@Gonsalu Uploading directly from Plan Explorer? Not heard of that issue before.
@Gonsalu However you like. Some people put the XML on a file-sharing site. Whatever's easiest. I generally recommend the Plan Explorer route because it avoids that issue (normally - not sure what's going on in your case).
At this stage I'd just say post the thing somewhere so we can get a look, I don't care much where tbh.
I did think of one way a hint would affect plan selection - hints in some versions prevent simple parameterization and go on to full optimization where a trivial plan isn't available. Probably not the cause in your case, but it is one scenario.
@Gonsalu The queries are semantically different due to the confused approach with table aliases. Your NOLOCK query aliases both tables as I. The other query aliases only one as I. Write queries with explicit and clear aliasing to prevent unexpected results.
Right. I prefer to use different aliases and to qualify every reference. Avoids these sorts of easy-to-make mistakes, and makes reading the thing easier IMHO.
Interesting query. All else being equal, each of the GROUP BY grouper_field calls into CROSS APPLY should result in the same X record, which then gets... displayed once (MAX should arbitrarily be selecting from replicas of the same row)... (from my quick inspection)

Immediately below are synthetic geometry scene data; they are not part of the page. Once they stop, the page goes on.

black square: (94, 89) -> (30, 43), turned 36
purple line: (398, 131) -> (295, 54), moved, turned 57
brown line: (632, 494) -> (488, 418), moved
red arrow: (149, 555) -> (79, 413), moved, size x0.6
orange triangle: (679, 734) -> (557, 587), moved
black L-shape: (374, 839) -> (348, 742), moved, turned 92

@Gonsalu That's the distinction. If we were going purely by the query plan costs (which you should never put too much weight into) and line up all the options so far, that last option shows the least cost from adding the percentages
@Gonsalu The ROW_NUMBER often comes out on top because it only scans the index once. The APPLY can be faster when a distinct list of keys is available without doing an explicit DISTINCT (e.g. where the keys exists in another table) and the inner side of the correlated join is optimally indexed, and where there a relatively few, large groups.
To be honest, for day to day usage, I only use ROW_NUMBER for Top-N-Per-Group queries; it performs well for typical use cases and rarely if ever performs the worst.
@ypercube I can see how that might be abused horribly, but it may also be legitimate. It's not much different to having stored procedures and changing them dynamically?
Hi. Is the sql server full-text indexing process quick or does it take time to create the indexes? If its the second case how to we know its completely built?
@ypercube I can't see how you would change the running code in the interpreter with it. You would still have to import the module somehow and you can just do that off the filesystem anyway.